Surge Fizzles on Day After
Oct. 03, 1990
TOKYO (AP) _ After a spectacular one-day jump that breathed life into Tokyo's bearish stock market, share prices fell back slightly Wednesday and some analysts said prices had yet to reach bottom.
The 225-issue Nikkei Stock Average fell 49.02 points, or 0.21 percent, ending the day at 22,849.39 in moderate trading.
The relatively tame performance came one day after share prices rocketed a record 13.24 percent, triggered by a Finance Ministry announcement of measures aimed at encouraging buying and reducing market volatility.
Despite that initial burst, several analysts predicted the world's largest stock market, which fell 46.1 percent in the first nine months of the year, is not yet ready for a sustained recovery.
The surge in prices Tuesday ''will not set a new trend,'' said Masahiro Umemori, an analyst with Nomura Securities. ''I think the market has not hit bottom. It's going to fall some more.''
Kazu Nomura, a trader with New Japan Securities Co., also predicted prices will fall. ''The market's environment is so bad and pessimistic. Investors have no buying incentive.''
Analysts noted some of the reasons behind the market's slide the past two months, including nervousness about the Middle East, had yet to disappear and would cause continued volatility.

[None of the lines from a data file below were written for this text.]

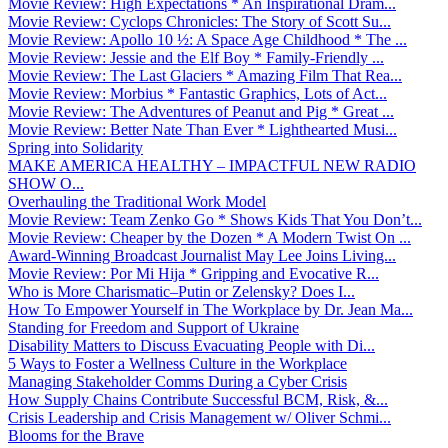
Movie Review: High Expectations * An Inspirational Dram...
Movie Review: Cyclops Chronicles: The Story of Scott Su...
Movie Review: Apollo 10 ½: A Space Age Childhood * The ...
Movie Review: Jessie and the Elf Boy * Family-Friendly ...
Movie Review: The Last Glaciers * Amazing Film That Rea...
Movie Review: Morbius * Fantastic Graphics, Lots of Act...
Movie Review: The Adventures of Peanut and Pig * Great ...
Movie Review: Better Nate Than Ever * Lighthearted Musi...
Spring into Solidarity
MAKE AMERICA HEALTHY – IMPACTFUL NEW RADIO
SHOW O...
Overhauling the Traditional Work Model
Movie Review: Team Zenko Go * Shows Kids That You Don’t...
Movie Review: Cheaper by the Dozen * A Modern Twist On ...
Award-Winning Broadcast Journalist May Lee Joins Living...
Movie Review: Por Mi Hija * Gripping and Evocative R...
Who is More Charismatic–Putin or Zelensky? Does I...
How To Empower Yourself in The Workplace by Dr. Jean Ma...
Standing for Freedom and Support of Ukraine
Disability Matters to Discuss Evacuating People with Di...
5 Ways to Foster a Wellness Culture in the Workplace
Managing Stakeholder Comms During a Cyber Crisis
How Supply Chains Contribute Successful BCM, Risk, &...
Crisis Leadership and Crisis Management w/ Oliver Schmi...
Blooms for the Brave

But Robert Zielinski, banking analyst with Jardine Fleming Securities Ltd., said he expected share prices would move up, based on the Nikkei index's short-lived dip underneath 20,000 on Monday.
''When it went below the 20,000 level, we felt pain for the first time,'' particularly among some smaller insurance companies, Zielinski said. ''We've clearly hit some bottom. There are some signs that maybe the worst is behind us.''
Despite the market's losses of $2.1 trillion through September, there has been little apparent damage to the economy beyond concerns of a capital shortage among banks as the value of their stock portfolios dwindles.
''We would not expect severe consequences'' on the economy because of the market decline, said Kermit L. Schoenholtz of Salomon Bros. Asia Ltd.
He said the Japanese economy remains ''remarkably healthy,'' largely because of improved corporate balance sheets, the healthier fiscal condition of the government and high levels of business investment.
Paul A. Summerville, senior economist with Jardine Fleming, also described the underlying fundamentals of the economy as ''very strong'' and said Japan is well placed to remain competitive globally.
''Everything the world needs to become more competitive Japan sells,'' he said.
Indeed, an economic forecast released by the Research Institute on the National Economy, a privately financed think tank, suggests that the stock market decline could benefit the Japanese economy.
''Losing a bubble is rather a plus to the Japanese economy in the long run,'' it said. ''A series of stock market plunges paved the way for growth with balance between actual economy and financial markets.''
The report said many Japanese corporations have strengthened their financial positions during the country's lengthy economic boom and will be able to weather the stock slump.
Summerville said the decline in stock prices reflected a realization among Japanese that the government is nudging up interest rates, which makes stock investments worth less.
''What the market is doing is finding a base, a core solid base to grow from in this new period of restrictive monetary policy,'' he said, adding that such a level might be between 15,000 and 20,000.
Meanwhile, the dollar closed at 136.65 yen, down 0.08 yen from Tuesday's close of 136.73 yen. It opened at 136.33 yen and ranged between 136.21 yen and 136.70 yen.
Dealers said falling oil prices triggered the dollar's slip against the yen earlier Wednesday.
They said investors avoided major moves ahead of testimony by U.S. Federal Reserve Chairman Alan Greenspan, who spoke after the Japanese markets closed.
Greenspan said he supported President Bush's plan to cut the federal deficit, which suggested the central banker might push U.S. interest rates lower. That could benefit the U.S. stock market and cause Japanese investors to move more money into the United States.